- 30 Jun 03
Ultra-modern twists on the singing styles of jazz, soul and blues are Topley Bird’s trademark, but her understated ease and sultry innocence are very much her own.
Anyone familiar with Tricky’s early albums – particularly 1994’s stunning Maxinquaye – will know the remarkable voice of his muse Martina Topley Bird, whose strange mix of strength and broken down vulnerability give her a unique sort of fractured beauty, making her sound like an angel with one broken wing.
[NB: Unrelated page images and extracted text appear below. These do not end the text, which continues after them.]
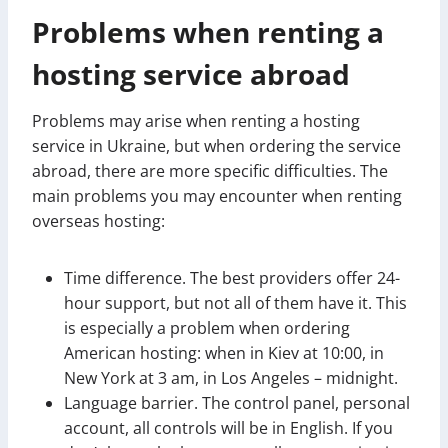
Problems when renting a
hosting service abroad
Problems may arise when renting a hosting
service in Ukraine, but when ordering the service
abroad, there are more specific difficulties. The
main problems you may encounter when renting
overseas hosting:
Time difference. The best providers offer 24-
hour support, but not all of them have it. This
is especially a problem when ordering
American hosting: when in Kiev at 10:00, in
New York at 3 am, in Los Angeles – midnight.
Language barrier. The control panel, personal
account, all controls will be in English. If you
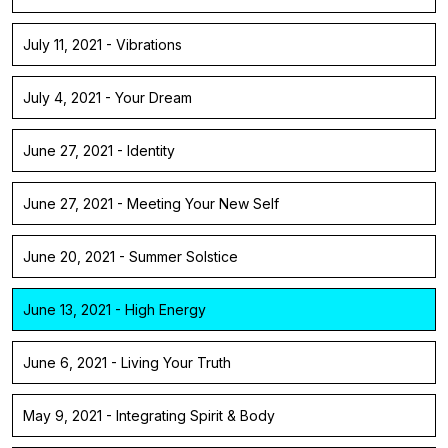
July 11, 2021 - Vibrations
July 4, 2021 - Your Dream
June 27, 2021 - Identity
June 27, 2021 - Meeting Your New Self
June 20, 2021 - Summer Solstice
June 13, 2021 - High Energy
June 6, 2021 - Living Your Truth
May 9, 2021 - Integrating Spirit & Body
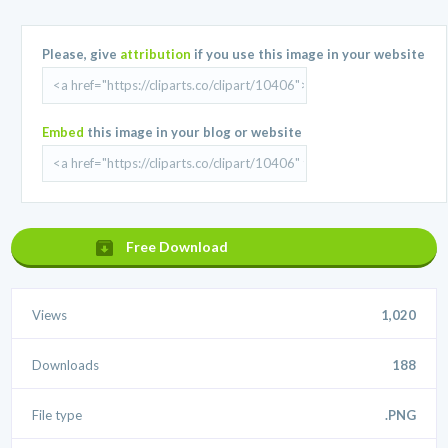
Please, give
attribution
if you use this image in your website
Embed
this image in your blog or website
Free Download
Views
1,020
Downloads
188
File type
.PNG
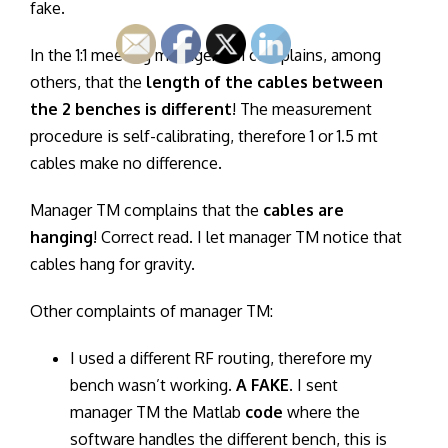
fake.
In the 1:1 meeting manager TM complains, among
others, that the
length of the cables between
the 2 benches is different
! The measurement
procedure is self-calibrating, therefore 1 or 1.5 mt
cables make no difference.
Manager TM complains that the
cables are
hanging
! Correct read. I let manager TM notice that
cables hang for gravity.
Other complaints of manager TM:
I used a different RF routing, therefore my
bench wasn’t working.
A FAKE
. I sent
manager TM the Matlab
code
where the
software handles the different bench, this is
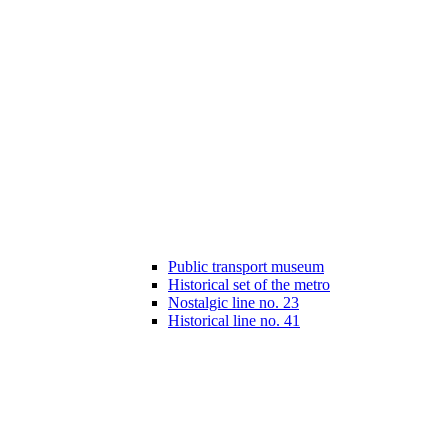
Public transport museum
Historical set of the metro
Nostalgic line no. 23
Historical line no. 41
That voice, so laid back and lazy, dreamy and soporific, virtually defined the musical qualities that critics drew together under the name ‘trip hop’. Topley Bird’s fruitful musical relationship with Tricky broke up in 1998 after three albums, and their love relationship broke up too, leaving the very young mother busy with their daughter Macy, and the job of writing her debut solo album, Quixotic.
Taking four years to complete, Quixotic has all the signs of a high investment vintage classic. Ultra-modern twists on the singing styles of jazz, soul and blues are Topley Bird’s trademark, drawing comparisons with greats like Nina Simone, Marlene Dietrich and Billie Holliday – but her understated ease and sultry innocence are very much her own. This stripped down, bare essentials album showcases her beautiful voice and songwriting talents wonderfully, and the music, well! The cast includes David Holmes, Tricky and David Arnold, who does the wonderful string arrangements on the track ‘Ilya’. Need I say more?
While there’s some great frenetic tracks with big fuzzy guitars and distorted vocals, most of Quixotic has that knocked back, slow, sensual, techno-soul sound that Topley Bird co-developed with Tricky. Great stuff to chill out to and smooch to. Buy it – you won’t be disappointed.